All's Not O.K.
Preseason No. 1 Oklahoma suddenly has some major problems to fix
If second-ranked Oklahoma hopes to have any chance of winning its second national championship in three years, the rest of the team must catch up to the defense. The good news to come out of last Saturday's 37-27 victory over Alabama was that the Sooners' defense allowed the Crimson Tide only one drive longer than 39 yards. The bad news is that in other aspects of the game, Oklahoma looked average to poor. Among the major flaws Alabama exposed:
?A nonexistent running game. The Sooners finished with minus-23 rushing yards, the worst showing in school history. Oklahoma tried to rectify problems in its rushing game (119.4 yards per game last season) by hiring former Northwestern offensive coordinator Kevin Wilson, who designed an attack to enable the team to run effectively out of the spread offense. After senior Quentin Griffin rushed for 237 yards against Tulsa in a 37-0 opening win on Aug. 30, it appeared that Wilson had done his job. On Saturday, however, the Crimson Tide defensive front dominated the line of scrimmage, sacking quarterbacks Jason White and Nate Hybl six times and limiting Griffin to three yards on nine carries. Wilson was particularly bothered by the Sooners' three three-and-out performances at the end of the third quarter and the beginning of the fourth.

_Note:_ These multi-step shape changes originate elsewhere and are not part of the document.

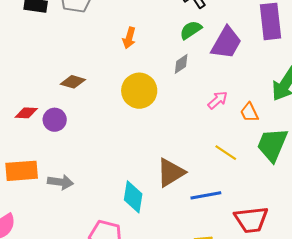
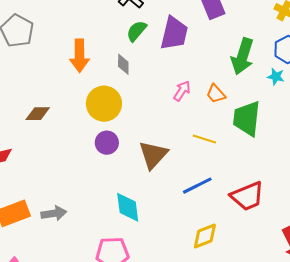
orange arrow: (129, 38) -> (80, 56), size x1.5
gray diamond: (181, 64) -> (123, 64), moved, turned -40
purple circle: (55, 120) -> (107, 143), moved
brown triangle: (171, 173) -> (153, 155), moved

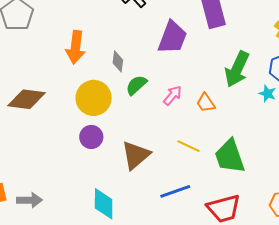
green semicircle: (136, 31) -> (136, 85), moved
brown diamond: (38, 114) -> (27, 99), size x1.5
green trapezoid: (247, 118) -> (230, 156), moved, turned -33

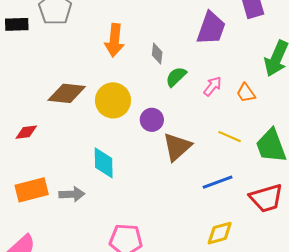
yellow circle: (94, 98) -> (113, 100), moved
purple circle: (91, 137) -> (152, 120), moved
cyan diamond: (104, 204) -> (104, 163), moved

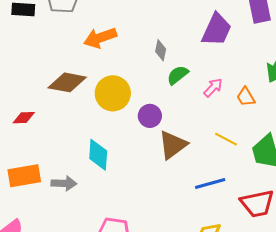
orange arrow: (114, 40) -> (100, 38), moved, turned 60

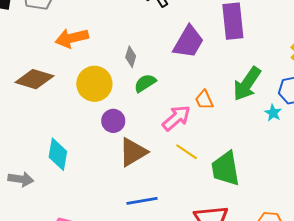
pink arrow: (213, 88) -> (176, 118), moved, size x1.4
yellow circle: (113, 93) -> (94, 84), moved
orange trapezoid: (246, 97) -> (204, 100), moved
blue line: (210, 183) -> (142, 201), moved

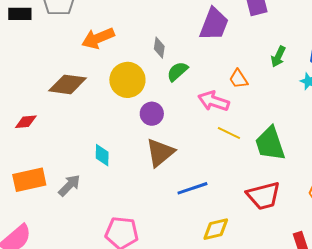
green arrow: (247, 84) -> (278, 57), size x0.6
pink arrow: (176, 118) -> (214, 101), turned -112
brown triangle: (133, 152) -> (160, 153), moved
cyan diamond: (58, 154) -> (102, 155), size x0.7
gray arrow: (21, 179) -> (69, 185), turned -45

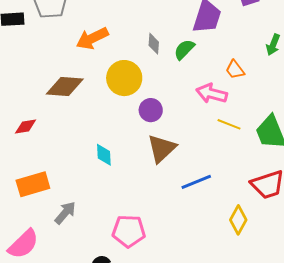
green semicircle: (177, 71) -> (184, 49), moved
gray arrow: (69, 185) -> (65, 213), moved
yellow diamond: (216, 229) -> (238, 220), moved, turned -44

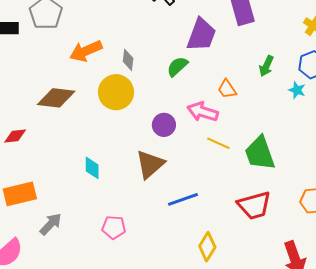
gray diamond: (154, 44) -> (128, 60), moved
purple circle: (151, 110) -> (164, 125), moved
yellow diamond: (238, 220) -> (207, 247), moved
pink pentagon: (129, 231) -> (114, 227), moved, size x0.7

?Uncertainty at quarterback. Oklahoma was expecting big things out of White, a junior, who missed five games with a torn left ACL last season. But late in the first quarter on Saturday he went down with a torn right ACL and is expected to miss the rest of the season. Hybl, a senior, performed ably, especially with the game on the line. Trailing 27-23, he led the Sooners on their only sustained drive of the day, going 80 yards to give them the lead for good with 2:11 to play. Hybl is steady, but he has slow feet and an average arm, and it's questionable whether the Sooners can win the title with him under center. Backing him up are three freshmen, the best of whom, redshirt Brent Rawls, is out for a month with torn ligaments in his right thumb.
?Holes on special teams. Alabama special teams coach Mark Tommerdahl noticed last week that Oklahoma left itself open to an onside kick. At a team meeting on Friday, coach Dennis Franchione announced that if the Crimson Tide opened the game kicking off, it would deploy the Gomer Pyle ("Surprise! Surprise! Surprise!"). Sure enough, the Tide won the toss, recovered an onside kick and made a field goal for a 3-0 lead. Alabama also blocked two punts—returning one for a touchdown—and a field goal and recovered a Sooners fumble on a kickoff. As a capper, the Crimson Tide executed a textbook fake field goal when holder Lane Bearden scored on a three-yard run with 10:16 left that gave Alabama a 24-23 lead.
Oklahoma showed the resilience of a champion by coming back against the Crimson Tide, which entered the game unranked. But will the Sooners have what it takes against better teams?
McGahee Flies To the Rescue
This summer, while vacationing in Paris, Miami running backs coach Don Soldinger purchased a statue of Clark Kent tearing off his reporter's clothes to reveal the Superman S on his chest The statue is in Soldinger's office, and when sophomore tailback Willis McGahee walks in, he always pretends to start unbuttoning his shirt. Before the season that may have seemed cocky for a guy who had 314 rushing yards and one career start. But in gaining a career-high 204 yards on 24 carries in the Hurricanes' 41-16 victory over Florida at the Swamp last Saturday, the 6'2", 230-pound McGahee showed that he can indeed play the superhero role.
The Miami native spent most of last year backing up Clinton Portis before moving to fullback to replace the injured Najeh Davenport in the Rose Bowl. "In 20 practices we taught him how to play fullback, and he went the whole game," Soldinger says. "How many guys can you do that with?" After sophomore Frank Gore tore his right ACL midway through spring practice, McGahee moved into the starting tailback spot. With the Gators and a national television audience awaiting on Saturday, McGahee told his coach, "Don't take me out. This is a big-time game. I want to be the guy." Now he is.